こんにちは、伊落マリーです。
引き続きアビドスの支援をしております。
ともに支援を続けていたシスターフッドの方は、トリニティに戻ってしまいました。そして、住民の皆さんもアビドスの地を続々と離れてゆきます。
……砂嵐は非情にもアビドスを覆い尽くし、多くの方がアビドスという土地を捨てました。
それでも、私は彼らに祈りを捧げ、救済することをやめませんでした。それでも懸命に、生きている方々がいるからです。

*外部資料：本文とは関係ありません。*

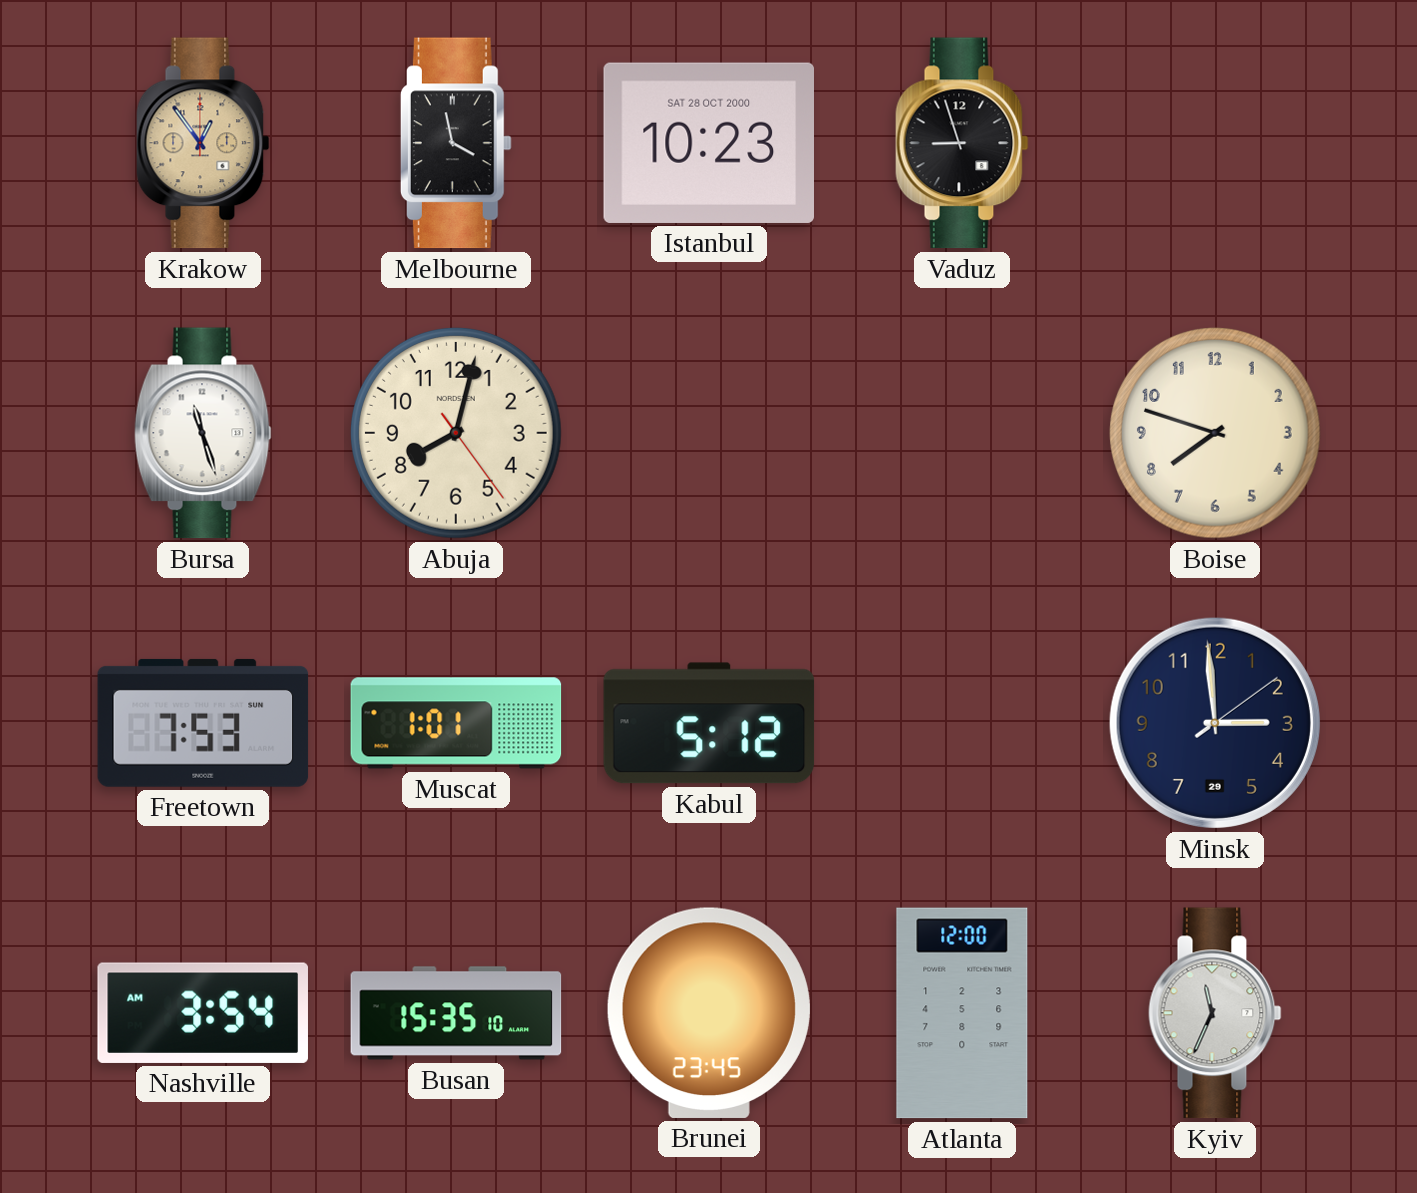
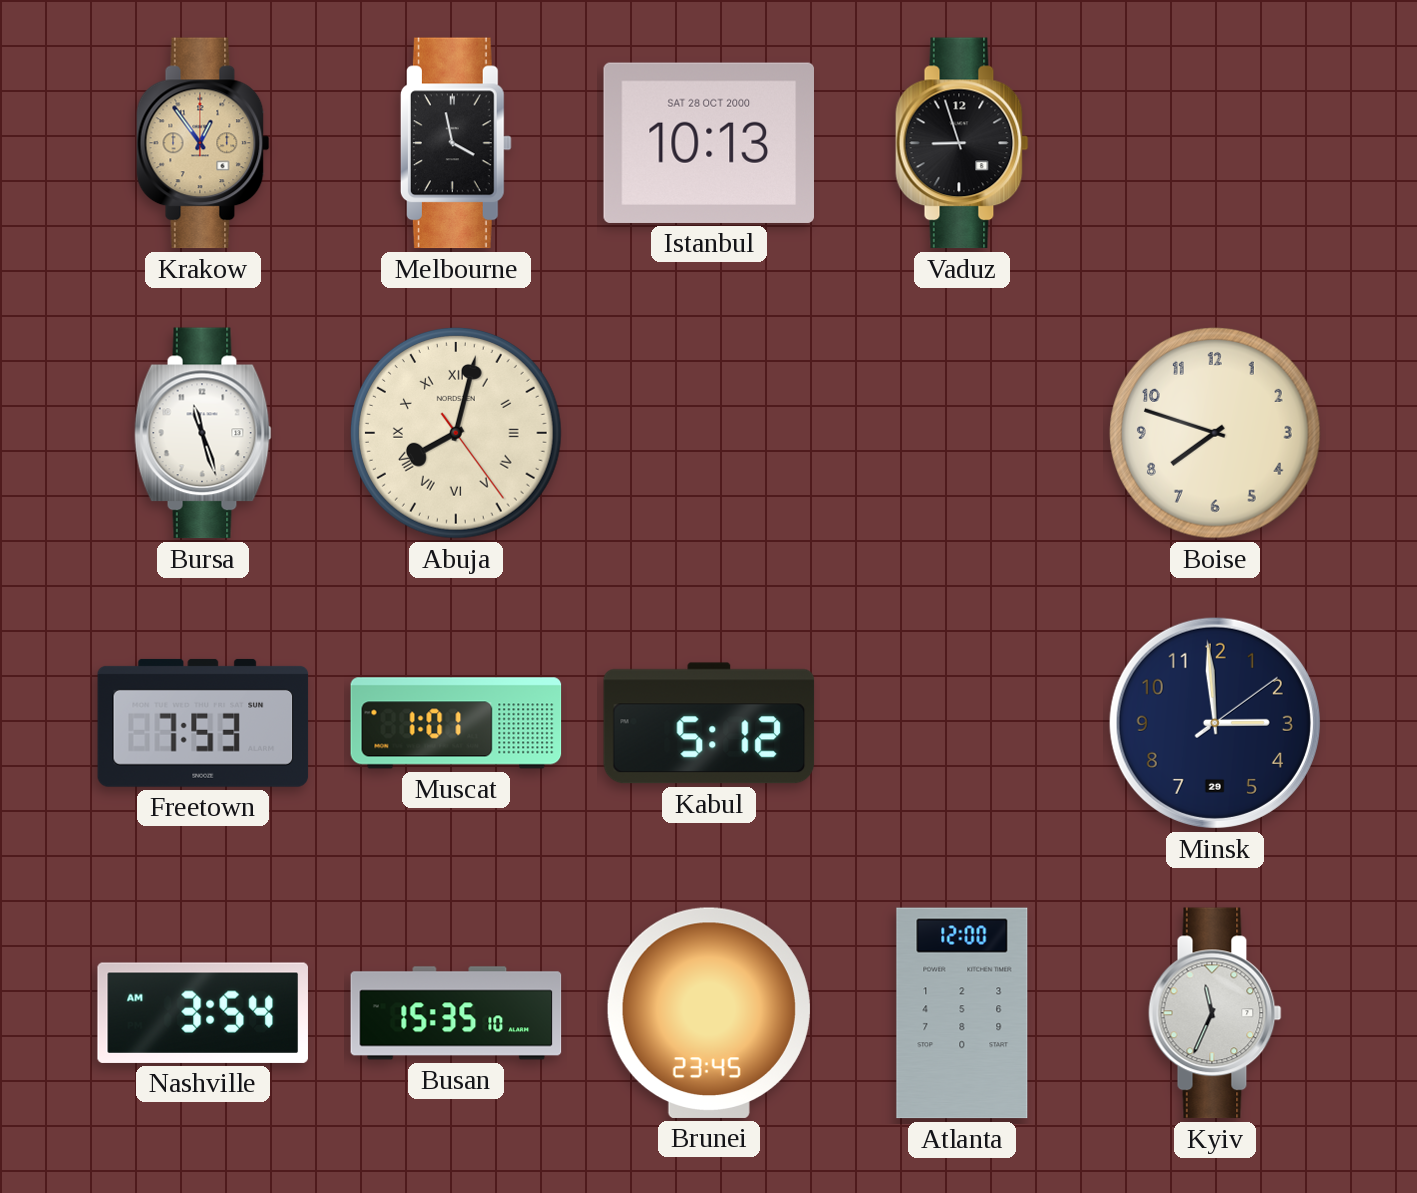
Istanbul: 10:23 -> 10:13
Abuja numerals: Arabic -> Roman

心無い言葉を浴びせられることも、一度や二度ではありませんが、ただ余裕がないだけなのだと私は思います。
そう、きっと……
「おらぁ!さっさとでてけー!」
……また来ましたか。
私は護身用に拳銃を手に取り表へとむかった。
私がでていかない理由ですが、他にもあります。
「またですか……ここはトリニティの地ですよ!」
「ここはアビドス、我らヘルメット団の地だ!行くぞー野郎ども!」
私一人のちっぽけな城塞を攻め落とさんと果敢に攻めてくる人たち。圧倒的な人数差に、私にできることはただ、祈りを捧げるのみ。そんな私を見て、教会を攻め落とそうと赤ヘルメットの方々が突っ込んできます。
そこに、隣から現れヘルメットの方々を一蹴して回る黒い影。
「うっさい!営業妨害してんじゃないわよ!」
「くっ、またでたか!お前らじゃねえっつってんだろ泥棒猫!」
隣のラーメン屋から、猫耳の愛らしい女の子__セリカさんが飛び出て、私を守ってくれました。私の祈りは、またしてもこの方に届いたのでしょう。強固な守りが彼女についていました。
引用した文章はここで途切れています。